Licensee first asserts that the definition of "prior offense" in Section 3806(a) of the Vehicle Code applies to Section 3806(b)(3) such that it does not permit a finding that Licensee's Second DUI is a prior offense of his First DUI. Licensee argues that, contrary to the Department's argument, the exclusionary language in Section 3806(a) —i.e. , "except as set forth in subsection (b)"—does not exempt Section 3806(b)(3) from the definition of "prior offense" in Section 3806(a). In support of his argument, Licensee primarily relies on the Pennsylvania Supreme Court's decision in Commonwealth v. Mock , 656 Pa. 174, 219 A.3d 1155 (2019), and this Court's decision in Diveglia .

In Mock , the Supreme Court considered whether the timeline for the ten-year lookback provision under Section 3806(b)(1)(i) of the Vehicle Code begins running at the occurrence date or the conviction date of a prior offense. Mock , 219 A.3d at 1156. The appellant there argued that the occurrence date controlled, in part, because the language in Section 3806(a) of the Vehicle Code ("any conviction ") did not apply to Section 3806(b)(1)(i) because of Section 3806(a)'s exclusionary language—i.e. , "[e]xcept as set forth in subsection (b)." Id. at 1158-59. In holding that the conviction date is the proper marker for running the clock on a prior offense, the Supreme Court concluded that the exclusionary language in Section 3806(a) does not modify the essential definition of prior offense as applied to Section 3806(b). Id. at 1160-61. Rather, Section 3806(b) simply applies time limits to the broad definition of "prior offense" in Section 3806(a) —i.e. , "any conviction" becomes "a conviction" within the enumerated time constraints. Id .

In Diveglia , a licensee was arrested for first and second DUI violations roughly seven months apart, but the sentencing for the second DUI violation occurred several months before sentencing on the first DUI violation. Diveglia , 220 A.3d at 1168. After receiving the conviction record for the second DUI, the Department suspended the licensee's operating privilege for eighteen months pursuant to Section 3804(e)(2)(ii) of the Vehicle Code. Id. at 1168-69. Around seven months later, when the Department received the conviction record for the licensee's first DUI, the Department concluded that the conviction for the second DUI constituted a prior offense pursuant to Section 3806 of the Vehicle Code, and the Department suspended the licensee's operating privilege for twelve months pursuant to Section 3804(e)(2)(i). Id. at 1169. On appeal to this Court, we considered whether the second DUI could be a prior offense of the first DUI simply because the licensee received the conviction for the second DUI prior to the conviction on the first DUI. Id . In holding that the second DUI was a prior offense, we emphasized that the plain language of Section 3806 considers any conviction for which judgment of sentence has been imposed to be a prior offense, regardless of the date of occurrence of the violation itself. Id. at 1171-72. We noted, however, that Section 3806(b) further requires that we consider whether the conviction falls within the enumerated time constraints. Id . Because the second DUI conviction occurred within the ten years prior to the conviction for the first DUI, it satisfied Section 3806(b)(1)(i) of the Vehicle Code, and the conviction constituted a prior offense. Id .

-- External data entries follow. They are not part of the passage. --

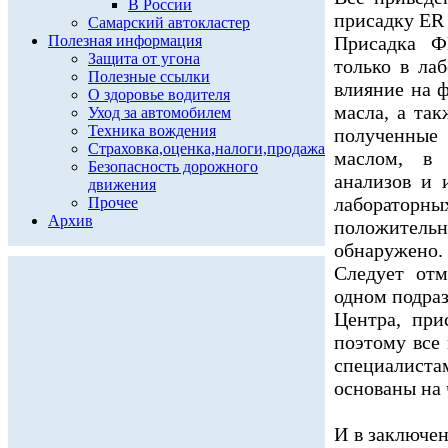
В России
присадку ER
Самарский автокластер
Полезная информация
Присадка Ф
Защита от угона
только в лаб
Полезные ссылки
влияние на 
О здоровье водителя
масла, а так
Уход за автомобилем
Техника вождения
полученные 
Страховка,оценка,налоги,продажа
маслом, в 
Безопасность дорожного
анализов и 
движения
лабораторн
Прочее
Архив
положител
обнаружено.
Следует от
одном подраз
Центра, пр
поэтому все
специалиста
основаны на
И в заключен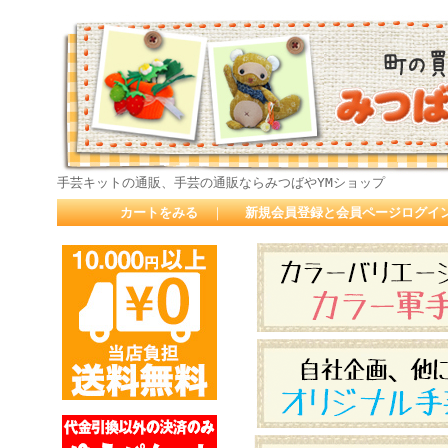
手芸キットの通販、手芸の通販ならみつばやYMショップ
カートをみる
｜
新規会員登録と会員ページログイ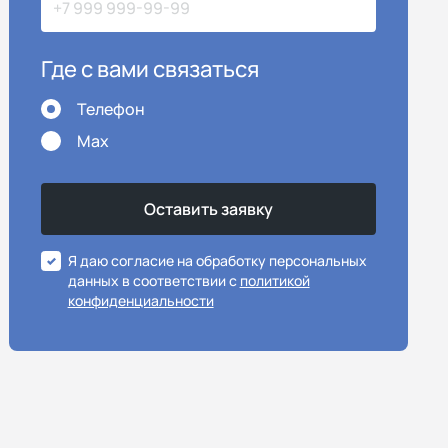
Где с вами связаться
Телефон
Max
Я даю согласие на обработку персональных
данных в соответствии с
политикой
конфиденциальности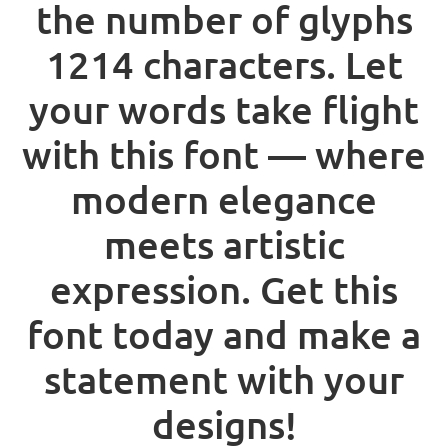
the number of glyphs
1214 characters. Let
your words take flight
with this font — where
modern elegance
meets artistic
expression. Get this
font today and make a
statement with your
designs!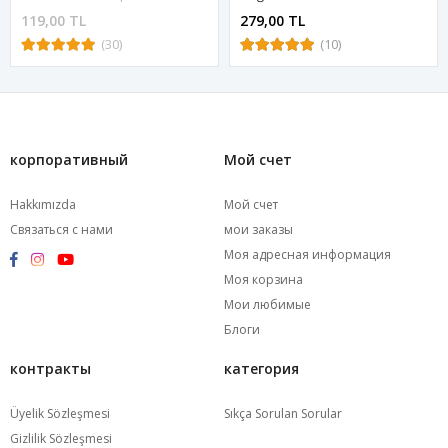
119,00 TL
279,00 TL
(30)
(10)
корпоративный
Мой счет
Hakkımızda
Мой счет
Связаться с нами
мои заказы
Моя адресная информация
Моя корзина
Мои любимые
Блоги
контракты
категория
Üyelik Sözleşmesi
Sıkça Sorulan Sorular
Gizlilik Sözleşmesi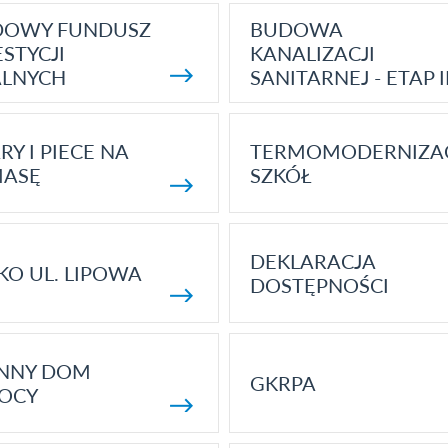
DOWY FUNDUSZ
BUDOWA
STYCJI
KANALIZACJI
ALNYCH
SANITARNEJ - ETAP I
RY I PIECE NA
TERMOMODERNIZA
MASĘ
SZKÓŁ
DEKLARACJA
KO UL. LIPOWA
DOSTĘPNOŚCI
ENNY DOM
GKRPA
OCY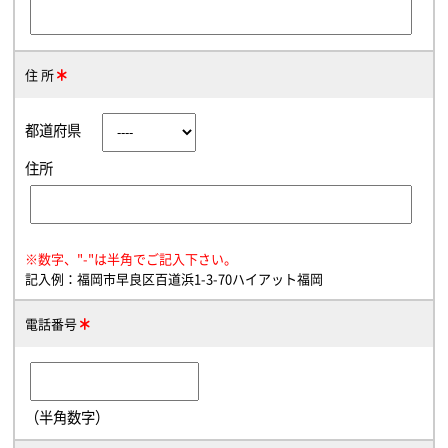
住 所
都道府県
住所
※数字、"-"は半角でご記入下さい。
記入例：福岡市早良区百道浜1-3-70ハイアット福岡
電話番号
（半角数字）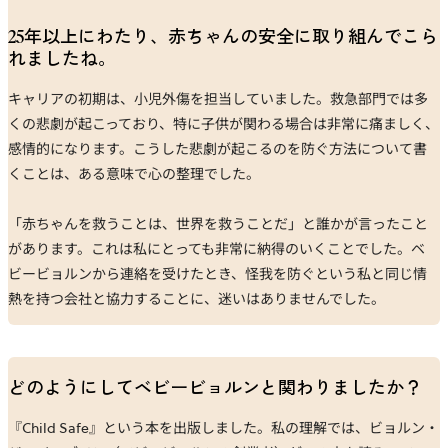
25年以上にわたり、赤ちゃんの安全に取り組んでこら
れましたね。
キャリアの初期は、小児外傷を担当していました。救急部門では多
くの悲劇が起こっており、特に子供が関わる場合は非常に痛ましく、
感情的になります。こうした悲劇が起こるのを防ぐ方法について書
くことは、ある意味で心の整理でした。
「赤ちゃんを救うことは、世界を救うことだ」と誰かが言ったこと
があります。これは私にとっても非常に納得のいくことでした。ベ
ビービョルンから連絡を受けたとき、怪我を防ぐという私と同じ情
熱を持つ会社と協力することに、迷いはありませんでした。
どのようにしてベビービョルンと関わりましたか？
『Child Safe』という本を出版しました。私の理解では、ビョルン・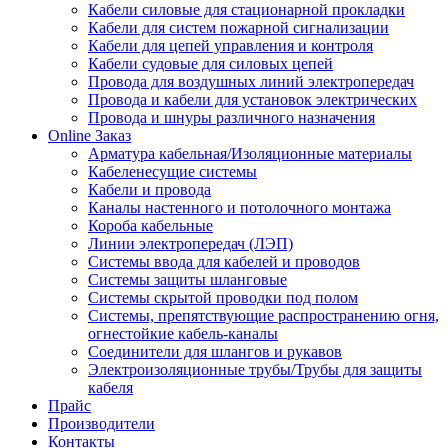
Кабели силовые для стационарной прокладки
Кабели для систем пожарной сигнализации
Кабели для цепей управления и контроля
Кабели судовые для силовых цепей
Провода для воздушных линий электропередач
Провода и кабели для установок электрических
Провода и шнуры различного назначения
Online Заказ
Арматура кабельная/Изоляционные материалы
Кабеленесущие системы
Кабели и провода
Каналы настенного и потолочного монтажа
Короба кабельные
Линии электропередач (ЛЭП)
Системы ввода для кабелей и проводов
Системы защиты шланговые
Системы скрытой проводки под полом
Системы, препятствующие распространению огня,
огнестойкие кабель-каналы
Соединители для шлангов и рукавов
Электроизоляционные трубы/Трубы для защиты
кабеля
Прайс
Производители
Контакты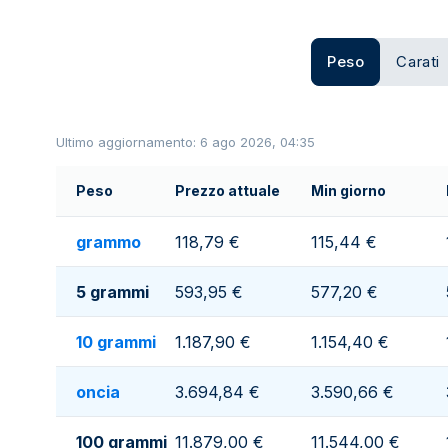
Peso
Carati
Ultimo aggiornamento: 6 ago 2026, 04:35
Peso
Prezzo attuale
Min giorno
grammo
118,79 €
115,44 €
5 grammi
593,95 €
577,20 €
10 grammi
1.187,90 €
1.154,40 €
oncia
3.694,84 €
3.590,66 €
100 grammi
11.879,00 €
11.544,00 €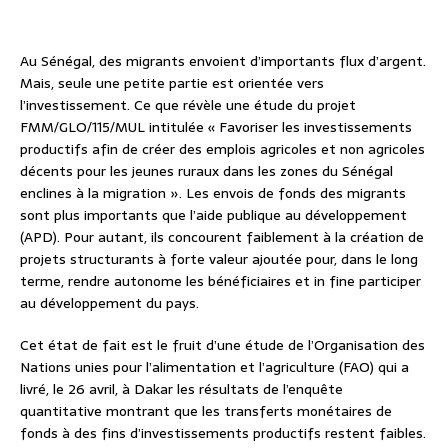
Au Sénégal, des migrants envoient d’importants flux d’argent.
Mais, seule une petite partie est orientée vers
l’investissement. Ce que révèle une étude du projet
FMM/GLO/115/MUL intitulée « Favoriser les investissements
productifs afin de créer des emplois agricoles et non agricoles
décents pour les jeunes ruraux dans les zones du Sénégal
enclines à la migration ». Les envois de fonds des migrants
sont plus importants que l’aide publique au développement
(APD). Pour autant, ils concourent faiblement à la création de
projets structurants à forte valeur ajoutée pour, dans le long
terme, rendre autonome les bénéficiaires et in fine participer
au développement du pays.
Cet état de fait est le fruit d’une étude de l’Organisation des
Nations unies pour l’alimentation et l’agriculture (FAO) qui a
livré, le 26 avril, à Dakar les résultats de l’enquête
quantitative montrant que les transferts monétaires de
fonds à des fins d’investissements productifs restent faibles.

Licensee argues that Mock and Diveglia unequivocally establish that the definition of "prior offense" as set forth in Section 3806(a) of the Vehicle Code applies to Section 3806(b) of the Vehicle Code, and that Section 3806(a)'s exclusionary language does not permit Section 3806(b)(3) to operate independently of the general definition of "prior offense." We agree. The Supreme Court's decision in Mock clearly sets forth that there is one definition of "prior offense" in Section 3806(a), and that the exclusionary language in Section 3806(a) simply indicates that Section 3806(b) applies time limits that narrow the application of Section 3806(a) —i.e. , Section 3806(b) changes any conviction for which judgment of sentence has been imposed to a conviction for which judgment of sentence has been imposed that occurs (1) within ten years prior to the date of the offense for which the licensee is being sentenced, or (2) on or after the date of the offense for which the licensee is being sentenced. Similarly, this Court's decision in Diveglia established that the rules in Section 3806(b) apply in conjunction with the definition of "prior offense" in Section 3806(a) and not in exception to it. Accordingly, contrary to the Department's argument, the foregoing makes clear that Section 3806(b)(3) does not operate independently from the general definition of "prior offense" in Section 3806(a).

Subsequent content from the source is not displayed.